On December 31, 2012, a month and change after President Obama’s re-election when he carried Florida a second time, of the 12.6m registered voters in Florida (including Active, Inactive, and Pre-registered 16 & 17 year-olds ), Democrats comprised 40%, No Party Affiliates (NPAs) made up 21%, and Republicans accounted for 35% of the electorate.

Flash-forward to August 31, 2016. Democrats now make up only 38%, NPAs are up to 24%, and Republicans continue to comprise roughly 35% of the overall statewide electorate, which now weighs in at a hefty 13.7m registered voters.

And there was much rejoicing among Republicans…as the gap between registered Democrats and Republicans had narrowed, from roughly 595k to just 419k of all Active, Inactive, and Pre-registered voters on the statewide voter rolls, as of August 31, 2016.

But as I’ve tirelessly Tweeted and conversed with the media, this narrowing (by 176k voters) does not mean that Republicans have out-registered Democrats over the past 3 1/2 years.

As I’ve repeatedly shown, Democrats have actually out-registered Republicans over this period of time. 

Below I report the 2.32m newly registered voters, by party, of those who registered between January 1, 2013 and August 31, 2016 and who are still in the voter file. These are not voters who registered prior to January 1, 2013 and who subsequently changed their party registrations. No, these are NEWLY registered voters over the 3 1/2 years as of August 31, 2016.

fl-2013-2016aug-new-registrations-by-party

As the table shows, of the 2.32m voters who registered during the 44 month period and who are in the statewide Florida voter file (as of August 31, 2016), 31% are registered as Democrats, 38% are NPAs, and 28% are Republicans.

In real numbers, over 80k more Democrats than Republicans are in the voter file who registered during the 3 1/2 year period. More precisely, for those of you who really like facts, as of August 31, 2016, there are 80,329 more Democrats who registered since January 1, 2013 than Republicans who registered over the same period of time and who are in the statewide voter file as of August 31, 2016.

So, with Democrats out-pacing Republicans on new registrations over the past 44 months, how is it possible that the the registration gap between the Democratic and Republican parties has closed by some 176k registered voters, with the relative percentage of Republicans growing and the percentage of Democrats decreasing?

The main reason is that the attrition rate over the past 44 months of previously registered Democrats is larger than that of Republicans who were registered prior to January 1, 2013. Some 1.24m voters have ‘exited’ the voter file over the 3 1/2 years.  Some 514.9k Democrats who were registered prior to 2012 are no longer on the rolls; 435.8k Republicans who were on the books back on December 31, 2012, are no longer registered to vote.

That’s a Democratic disadvantage of 79k voters, and it largely accounts for the Republicans closing the overall voter registration gap in the Sunshine State.

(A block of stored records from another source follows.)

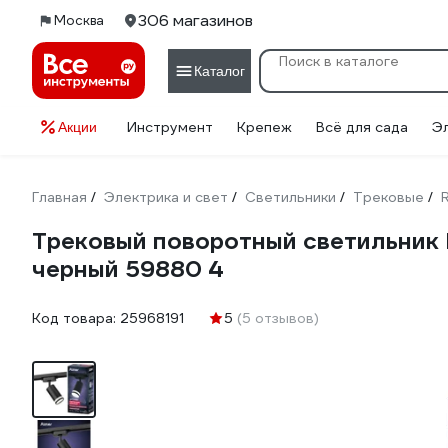
306 магазинов
Москва
Каталог
Инструмент
Крепеж
Всё для сада
Э
Акции
Главная
Электрика и свет
Светильники
Трековые
/
/
/
/
Трековый поворотный светильник 
черный 59880 4
Код товара:
25968191
5
(5 отзывов)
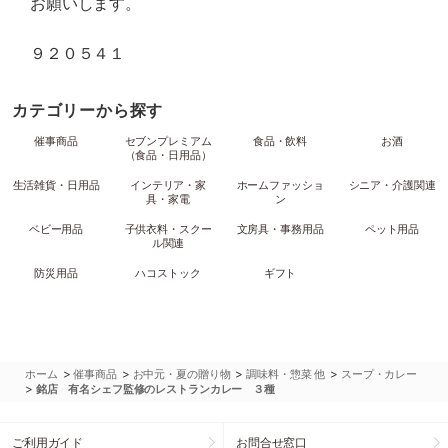
お願いします。
９２０５４１
カテゴリーから探す
催事商品
セブンプレミアム
食品・飲料
お酒
（食品・日用品）
生活雑貨・日用品
インテリア・家
ホームファッショ
シニア・介護関連
具・家電
ン
ベビー用品
子供衣料・スクー
文房具・事務用品
ペット用品
ル関連
防災用品
ハコストック
ギフト
>
>
>
>
ホーム
催事商品
お中元・夏の贈り物
調味料・惣菜 他
スープ・カレー
>
銘店 有名シェフ監修のレストランカレー ３種
ご利用ガイド
お問合せ窓口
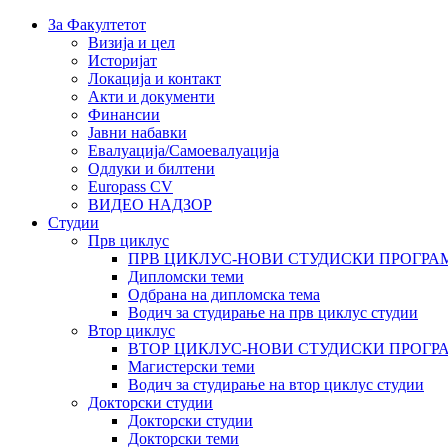
За Факултетот
Визија и цел
Историјат
Локација и контакт
Акти и документи
Финансии
Јавни набавки
Евалуација/Самоевалуација
Одлуки и билтени
Europass CV
ВИДЕО НАДЗОР
Студии
Прв циклус
ПРВ ЦИКЛУС-НОВИ СТУДИСКИ ПРОГРА
Дипломски теми
Одбрана на дипломска тема
Водич за студирање на прв циклус студии
Втор циклус
ВТОР ЦИКЛУС-НОВИ СТУДИСКИ ПРОГР
Магистерски теми
Водич за студирање на втор циклус студии
Докторски студии
Докторски студии
Докторски теми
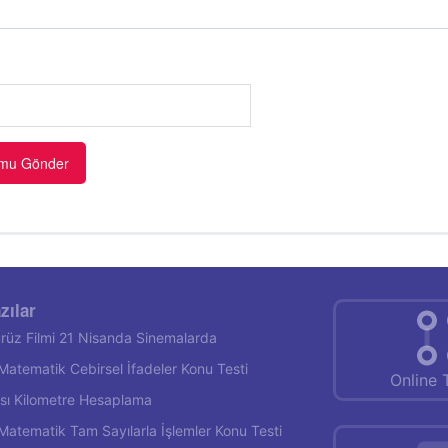
zılar
rüz Filmi 21 Nisanda Sinemalarda
f Matematik Cebirsel İfadeler Konu Testi
Online 
rası Kilometre Hesaplama
f Matematik Tam Sayılarla İşlemler Konu Testi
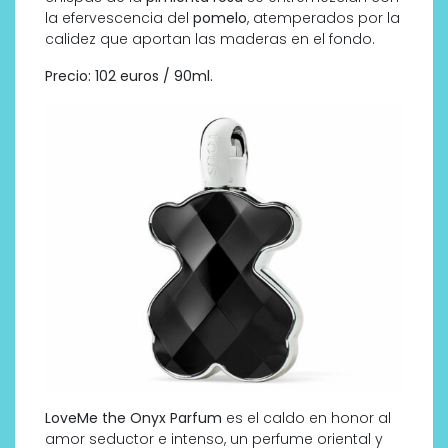
la efervescencia del
pomelo
, atemperados por la
calidez que aportan las maderas en el fondo.
Precio: 102 euros / 90ml.
LoveMe the Onyx Parfum
es el caldo en honor al
amor seductor e intenso, un perfume oriental y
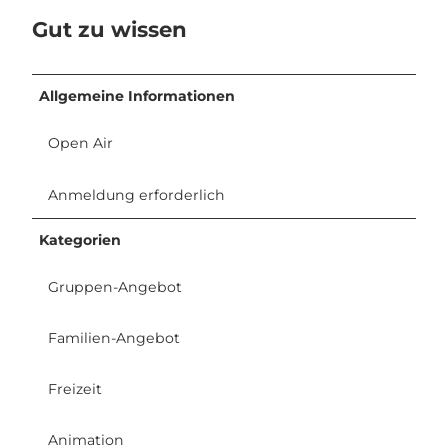
Gut zu wissen
Allgemeine Informationen
Open Air
Anmeldung erforderlich
Kategorien
Gruppen-Angebot
Familien-Angebot
Freizeit
Animation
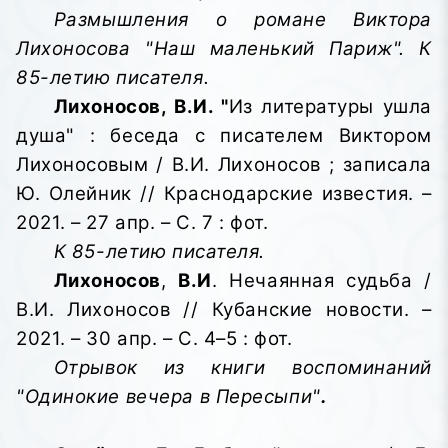
Размышления о романе Виктора
Лихоносова "Наш маленький Париж". К
85-летию писателя.
Лихоносов, В.И. "
Из литературы ушла
душа" : беседа с писателем Виктором
Лихоносовым / В.И. Лихоносов ; записала
Ю. Олейник // Краснодарские известия. –
2021. – 27 апр. – С. 7 : фот.
К 85-летию писателя.
Лихоносов
,
В.И
. Нечаянная судьба /
В.И. Лихоносов // Кубанские новости. –
2021. – 30 апр. – С. 4–5 : фот.
Отрывок из книги воспоминаний
"Одинокие вечера в Пересыпи"
.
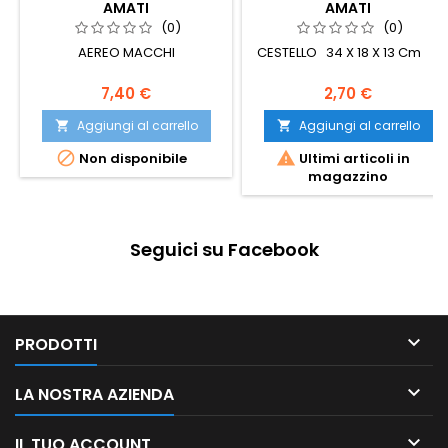
AMATI
AMATI
(0)
(0)
AEREO MACCHI
CESTELLO 34 X 18 X 13 Cm
7,40 €
2,70 €
Aggiungi al carrello
Aggiungi al carrello




Non disponibile
Ultimi articoli in
magazzino
Seguici su Facebook

PRODOTTI

LA NOSTRA AZIENDA

IL TUO ACCOUNT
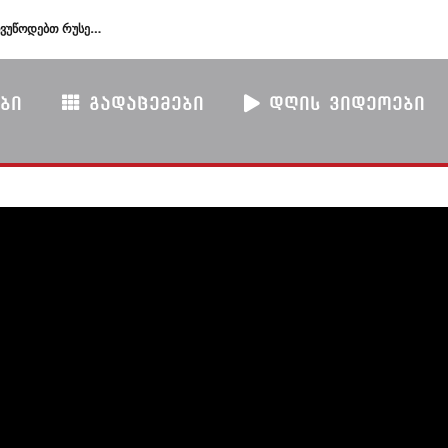
საგარეო საქმეთა სამინისტრო – მოვუწოდებთ რუსეთის ფედერაციას, შეწყვიტოს საქართველოს ტერიტორიების უკანონო ოკუპაცია და მათი ფაქტობრივი ანექსიისკენ მიმართული ქმედებები
ᲑᲘ
ᲒᲐᲓᲐᲪᲔᲛᲔᲑᲘ
ᲓᲦᲘᲡ ᲕᲘᲓᲔᲝᲔᲑᲘ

The balance –some 97k voters — accounting for Republicans closing the statewide voter registration lead held by Democrats is due to party-switching.

Of the 11.3m voters in Florida who were registered on January 1, 2013 and who remained on the voter rolls on August 31, 2016, some 216k former Democrats are no longer (as of August 31, 2016) registered with the Democratic Party. There’s also been party-switching among formerly registered Republicans, but it has not been as drastic: some 120k registered voters who were registered as Republicans on December 31, 2012 are no longer registered Republicans (as of August 31, 2016).

I’ll have fuller examination of  party-switching in a subsequent post, as I’m currently working on an academic paper on the topic that delves down into much greater detail.

So there you have it. The great mystery of the narrowing voter registration gap between Democrats and Republicans in Florida has been solved.

No conspiracy. No skewing of the data. Just the facts.

Yes, I know facts are tough to swallow for some, especially in these heated times.

But if you just chew on them long enough, you really can digest them. Really. Just try.

I still have hope that the United States can become a Mastication Nation.